Action item ::
Transcribe the listing below word for word but skip its images.

Entries shown ::
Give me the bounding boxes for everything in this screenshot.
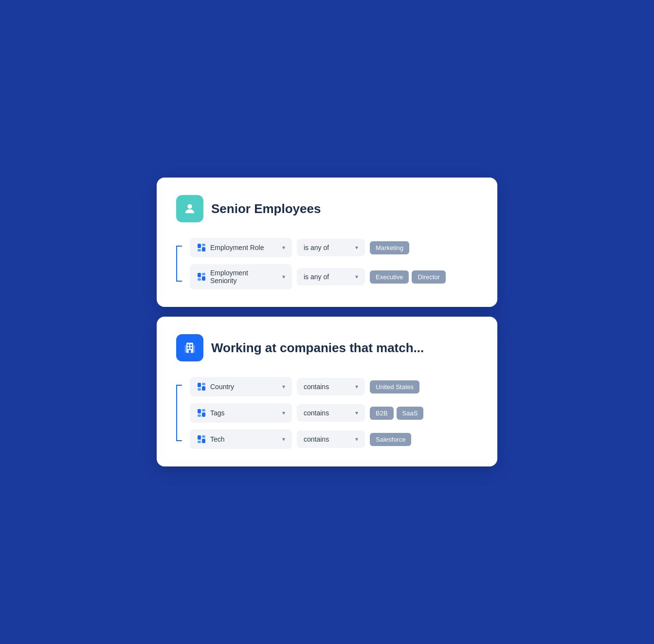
card2-header: Working at companies that match... (176, 334, 478, 361)
tech-label: Tech (210, 435, 276, 443)
svg-rect-8 (202, 276, 205, 281)
main-container: Senior Employees Employme (157, 178, 497, 466)
senior-employees-card: Senior Employees Employme (157, 178, 497, 307)
tag-b2b: B2B (370, 407, 394, 420)
field-icon-1 (197, 243, 206, 252)
bracket1-bottom (176, 281, 182, 282)
svg-rect-11 (187, 344, 189, 346)
employment-role-operator-label: is any of (304, 244, 349, 251)
svg-rect-3 (198, 249, 201, 251)
country-tags: United States (370, 380, 419, 394)
tag-executive: Executive (370, 270, 409, 284)
employment-seniority-tags: Executive Director (370, 270, 446, 284)
card2-filters: Country ▾ contains ▾ United States (176, 377, 478, 449)
person-icon (183, 202, 197, 215)
employment-seniority-chevron: ▾ (282, 273, 285, 280)
employment-role-operator[interactable]: is any of ▾ (297, 239, 365, 256)
svg-rect-7 (198, 278, 201, 281)
filter-row-tags: Tags ▾ contains ▾ B2B SaaS (190, 403, 478, 423)
bracket2 (176, 377, 183, 449)
card1-title: Senior Employees (211, 201, 321, 216)
employment-role-operator-chevron: ▾ (355, 244, 358, 251)
card1-filter-group: Employment Role ▾ is any of ▾ Marketing (176, 238, 478, 289)
svg-rect-14 (190, 347, 192, 349)
employment-seniority-operator-chevron: ▾ (355, 273, 358, 280)
filter-row-country: Country ▾ contains ▾ United States (190, 377, 478, 396)
tags-select[interactable]: Tags ▾ (190, 403, 292, 423)
card1-header: Senior Employees (176, 195, 478, 222)
tech-operator-label: contains (304, 435, 349, 443)
svg-rect-21 (202, 409, 205, 411)
tags-operator-label: contains (304, 409, 349, 417)
country-select[interactable]: Country ▾ (190, 377, 292, 396)
employment-role-select[interactable]: Employment Role ▾ (190, 238, 292, 257)
svg-rect-26 (198, 441, 201, 443)
tags-label: Tags (210, 409, 276, 417)
svg-rect-17 (202, 383, 205, 385)
country-operator-label: contains (304, 383, 349, 391)
svg-rect-12 (190, 344, 192, 346)
svg-rect-15 (189, 350, 191, 353)
card2-icon (176, 334, 203, 361)
svg-rect-4 (202, 247, 205, 251)
svg-point-0 (187, 204, 192, 209)
tech-operator[interactable]: contains ▾ (297, 430, 365, 448)
filter-row-employment-seniority: Employment Seniority ▾ is any of ▾ Execu… (190, 264, 478, 289)
tags-operator-chevron: ▾ (355, 410, 358, 416)
employment-seniority-operator-label: is any of (304, 273, 349, 281)
country-operator-chevron: ▾ (355, 383, 358, 390)
field-icon-4 (197, 408, 206, 418)
svg-rect-20 (198, 409, 201, 413)
employment-seniority-operator[interactable]: is any of ▾ (297, 268, 365, 286)
svg-rect-1 (198, 244, 201, 248)
tech-select[interactable]: Tech ▾ (190, 429, 292, 449)
field-icon-2 (197, 272, 206, 282)
tech-chevron: ▾ (282, 436, 285, 443)
svg-rect-18 (198, 388, 201, 391)
tag-salesforce: Salesforce (370, 433, 411, 446)
svg-rect-23 (202, 412, 205, 417)
field-icon-3 (197, 382, 206, 392)
card2-filter-group: Country ▾ contains ▾ United States (176, 377, 478, 449)
svg-rect-13 (187, 347, 189, 349)
employment-role-chevron: ▾ (282, 244, 285, 251)
tags-values: B2B SaaS (370, 407, 423, 420)
card1-filters: Employment Role ▾ is any of ▾ Marketing (176, 238, 478, 289)
card1-icon (176, 195, 203, 222)
svg-rect-25 (202, 435, 205, 438)
tech-operator-chevron: ▾ (355, 436, 358, 443)
employment-seniority-select[interactable]: Employment Seniority ▾ (190, 264, 292, 289)
svg-rect-5 (198, 273, 201, 277)
country-operator[interactable]: contains ▾ (297, 378, 365, 395)
companies-card: Working at companies that match... (157, 317, 497, 466)
tag-director: Director (412, 270, 446, 284)
svg-rect-6 (202, 273, 205, 275)
country-chevron: ▾ (282, 383, 285, 390)
building-icon (183, 341, 197, 355)
tag-saas: SaaS (397, 407, 424, 420)
tag-united-states: United States (370, 380, 419, 394)
tags-operator[interactable]: contains ▾ (297, 404, 365, 422)
filter-row-tech: Tech ▾ contains ▾ Salesforce (190, 429, 478, 449)
svg-rect-19 (202, 386, 205, 391)
card2-title: Working at companies that match... (211, 340, 424, 356)
svg-rect-27 (202, 439, 205, 443)
tech-tags: Salesforce (370, 433, 411, 446)
bracket2-bottom (176, 440, 182, 441)
svg-rect-2 (202, 244, 205, 246)
filter-row-employment-role: Employment Role ▾ is any of ▾ Marketing (190, 238, 478, 257)
country-label: Country (210, 383, 276, 391)
bracket1 (176, 238, 183, 289)
employment-seniority-label: Employment Seniority (210, 269, 276, 285)
svg-rect-16 (198, 383, 201, 387)
field-icon-5 (197, 434, 206, 444)
svg-rect-22 (198, 414, 201, 417)
employment-role-label: Employment Role (210, 244, 276, 251)
employment-role-tags: Marketing (370, 241, 409, 254)
tag-marketing: Marketing (370, 241, 409, 254)
svg-rect-24 (198, 435, 201, 440)
tags-chevron: ▾ (282, 410, 285, 416)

Response area ::
Give me the bounding boxes for everything in this screenshot.
card2-header: Working at companies that match... (176, 334, 478, 361)
tech-label: Tech (210, 435, 276, 443)
svg-rect-8 (202, 276, 205, 281)
main-container: Senior Employees Employme (157, 178, 497, 466)
senior-employees-card: Senior Employees Employme (157, 178, 497, 307)
tag-b2b: B2B (370, 407, 394, 420)
field-icon-1 (197, 243, 206, 252)
bracket1-bottom (176, 281, 182, 282)
svg-rect-11 (187, 344, 189, 346)
employment-role-operator-label: is any of (304, 244, 349, 251)
svg-rect-3 (198, 249, 201, 251)
country-tags: United States (370, 380, 419, 394)
tag-executive: Executive (370, 270, 409, 284)
employment-seniority-tags: Executive Director (370, 270, 446, 284)
card2-filters: Country ▾ contains ▾ United States (176, 377, 478, 449)
person-icon (183, 202, 197, 215)
employment-seniority-chevron: ▾ (282, 273, 285, 280)
employment-role-operator[interactable]: is any of ▾ (297, 239, 365, 256)
svg-rect-7 (198, 278, 201, 281)
filter-row-tags: Tags ▾ contains ▾ B2B SaaS (190, 403, 478, 423)
bracket2 (176, 377, 183, 449)
card1-title: Senior Employees (211, 201, 321, 216)
employment-role-operator-chevron: ▾ (355, 244, 358, 251)
card1-filter-group: Employment Role ▾ is any of ▾ Marketing (176, 238, 478, 289)
svg-rect-14 (190, 347, 192, 349)
employment-seniority-operator-chevron: ▾ (355, 273, 358, 280)
filter-row-country: Country ▾ contains ▾ United States (190, 377, 478, 396)
tags-select[interactable]: Tags ▾ (190, 403, 292, 423)
card1-header: Senior Employees (176, 195, 478, 222)
tech-operator-label: contains (304, 435, 349, 443)
svg-rect-21 (202, 409, 205, 411)
tags-operator-label: contains (304, 409, 349, 417)
country-select[interactable]: Country ▾ (190, 377, 292, 396)
employment-role-select[interactable]: Employment Role ▾ (190, 238, 292, 257)
svg-rect-26 (198, 441, 201, 443)
tags-label: Tags (210, 409, 276, 417)
svg-rect-17 (202, 383, 205, 385)
country-operator-label: contains (304, 383, 349, 391)
svg-rect-12 (190, 344, 192, 346)
svg-rect-15 (189, 350, 191, 353)
card2-icon (176, 334, 203, 361)
svg-rect-4 (202, 247, 205, 251)
svg-point-0 (187, 204, 192, 209)
tech-operator[interactable]: contains ▾ (297, 430, 365, 448)
filter-row-employment-seniority: Employment Seniority ▾ is any of ▾ Execu… (190, 264, 478, 289)
tags-operator-chevron: ▾ (355, 410, 358, 416)
employment-seniority-operator-label: is any of (304, 273, 349, 281)
country-operator-chevron: ▾ (355, 383, 358, 390)
field-icon-4 (197, 408, 206, 418)
svg-rect-20 (198, 409, 201, 413)
employment-seniority-operator[interactable]: is any of ▾ (297, 268, 365, 286)
svg-rect-1 (198, 244, 201, 248)
tech-select[interactable]: Tech ▾ (190, 429, 292, 449)
field-icon-2 (197, 272, 206, 282)
tech-chevron: ▾ (282, 436, 285, 443)
svg-rect-18 (198, 388, 201, 391)
tag-salesforce: Salesforce (370, 433, 411, 446)
svg-rect-23 (202, 412, 205, 417)
field-icon-3 (197, 382, 206, 392)
card2-filter-group: Country ▾ contains ▾ United States (176, 377, 478, 449)
svg-rect-13 (187, 347, 189, 349)
employment-role-chevron: ▾ (282, 244, 285, 251)
tags-values: B2B SaaS (370, 407, 423, 420)
card1-filters: Employment Role ▾ is any of ▾ Marketing (176, 238, 478, 289)
card1-icon (176, 195, 203, 222)
svg-rect-25 (202, 435, 205, 438)
tech-operator-chevron: ▾ (355, 436, 358, 443)
employment-seniority-select[interactable]: Employment Seniority ▾ (190, 264, 292, 289)
svg-rect-5 (198, 273, 201, 277)
country-operator[interactable]: contains ▾ (297, 378, 365, 395)
companies-card: Working at companies that match... (157, 317, 497, 466)
tag-director: Director (412, 270, 446, 284)
svg-rect-6 (202, 273, 205, 275)
country-chevron: ▾ (282, 383, 285, 390)
building-icon (183, 341, 197, 355)
tag-saas: SaaS (397, 407, 424, 420)
tag-united-states: United States (370, 380, 419, 394)
tags-operator[interactable]: contains ▾ (297, 404, 365, 422)
filter-row-tech: Tech ▾ contains ▾ Salesforce (190, 429, 478, 449)
svg-rect-19 (202, 386, 205, 391)
card2-title: Working at companies that match... (211, 340, 424, 356)
svg-rect-27 (202, 439, 205, 443)
tech-tags: Salesforce (370, 433, 411, 446)
bracket2-bottom (176, 440, 182, 441)
svg-rect-2 (202, 244, 205, 246)
filter-row-employment-role: Employment Role ▾ is any of ▾ Marketing (190, 238, 478, 257)
country-label: Country (210, 383, 276, 391)
bracket1 (176, 238, 183, 289)
employment-seniority-label: Employment Seniority (210, 269, 276, 285)
svg-rect-16 (198, 383, 201, 387)
field-icon-5 (197, 434, 206, 444)
svg-rect-22 (198, 414, 201, 417)
employment-role-label: Employment Role (210, 244, 276, 251)
employment-role-tags: Marketing (370, 241, 409, 254)
tag-marketing: Marketing (370, 241, 409, 254)
svg-rect-24 (198, 435, 201, 440)
tags-chevron: ▾ (282, 410, 285, 416)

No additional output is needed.